Civil engineering company Abergeldie has been awarded the contract to build the replacement Lansdowne Bridge, ushering in a new era of travel across the Mulwaree River in New South Wales.

Deputy Prime Minister and Minister for Infrastructure and Transport Michael McCormack said the Australian and New South Wales Governments were funding the $18.6 million project to build the new bridge and upgrade its road approaches.

“Works to demolish the old bridge have rapidly changed the landscape surrounding the former crossing, with a brighter future for the region around the corner thanks to this significant bridge replacement project,” Mr McCormack said.

NSW Minister for Roads, Maritime and Freight Melinda Pavey said the new Lansdowne Bridge would increase access for freight operators and that work would soon start.

“The new crossing will help to change people’s lives by improving safety and result in more efficient travel for road users, including pedestrians and cyclists and heavy vehicle drivers,” Mrs Pavey said.

Federal Member for Hume Angus Taylor said work was on track to start in coming weeks and was expected to take around 12 months to complete, weather permitting.
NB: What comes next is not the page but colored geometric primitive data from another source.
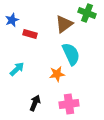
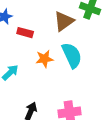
orange star: (57, 74) -> (44, 59), moved

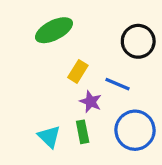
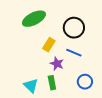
black circle: (138, 41) -> (74, 28), moved
blue circle: (135, 130) -> (85, 82), size x0.6

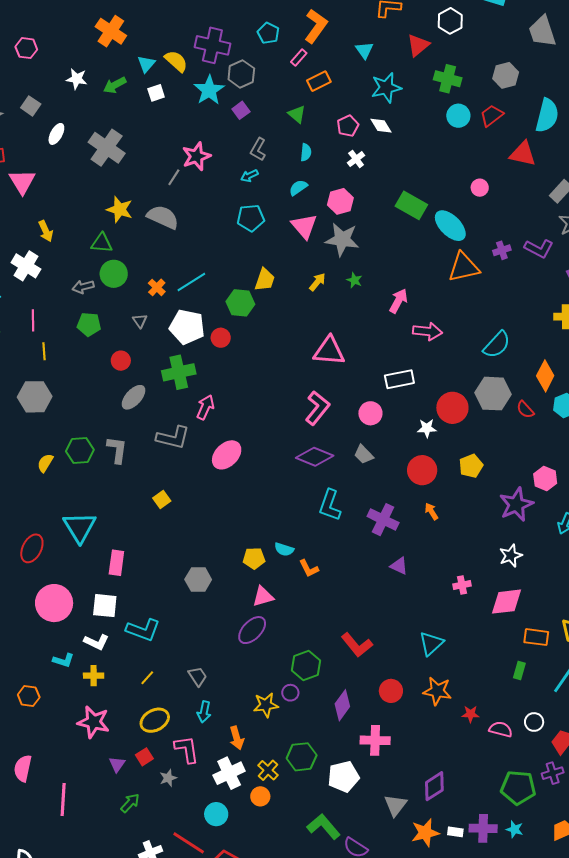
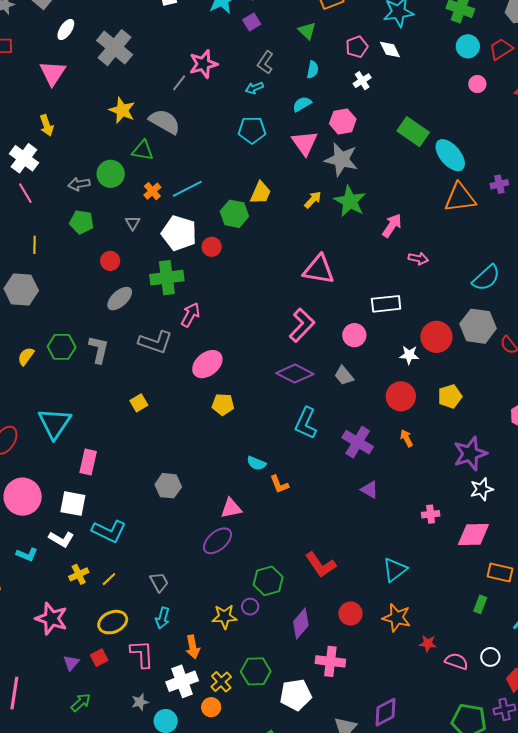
pink triangle: (22, 182) -> (53, 73), moved
pink circle: (480, 188) -> (477, 84), moved
green triangle: (102, 243) -> (143, 150), moved
green star: (354, 280) -> (350, 201), size x2.0
pink line: (33, 320) -> (25, 193), moved, turned -35
pink arrow: (428, 331) -> (418, 259), size x0.7
purple star: (516, 504) -> (470, 454), moved
yellow pentagon: (254, 558) -> (223, 404), moved
yellow cross: (94, 676) -> (79, 574), moved, turned -30
gray star: (168, 778) -> (140, 702), moved

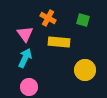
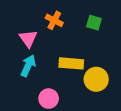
yellow rectangle: (59, 42) -> (71, 63), moved
pink circle: (29, 87) -> (49, 99), moved

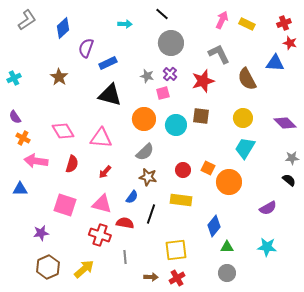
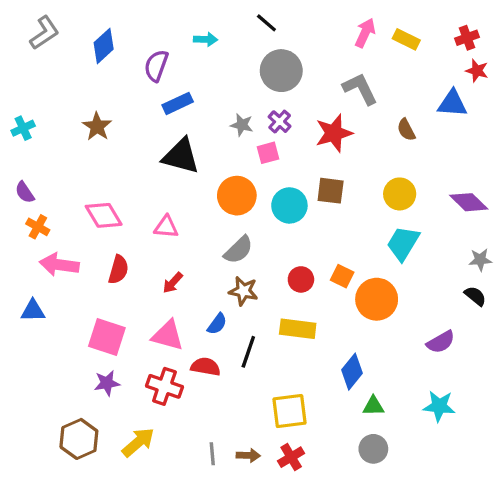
purple semicircle: (86, 48) -> (156, 66), moved
brown semicircle: (247, 79) -> (406, 130), size x0.6
pink triangle: (101, 138) -> (166, 227), size x0.7
purple star: (41, 233) -> (107, 383), moved
gray line: (125, 257) -> (212, 454), moved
“Along with other locals, my family and I are pretty keen to see the work underway, because we use the road almost daily. A year of construction work comes with this project, so our infrastructure investments are not only fixing the roads and bridges, but creating more jobs,” Mr Taylor said.

“The former bridge crossing and adjacent heritage properties have been recorded for archival purposes as part of the Office of Environment and Heritage’s planning approvals for the bridge,” Mr Taylor said.

State Member for Goulburn Pru Goward said the project would help preserve the history of the location partly by using recycled timbers and other structural materials appropriated from the old bridge.

“The community will be updated about the progress of this strategy and in the meantime, the old bridge’s timber beams are being treated to remove hazardous substances so they can be used again,” Ms Goward said.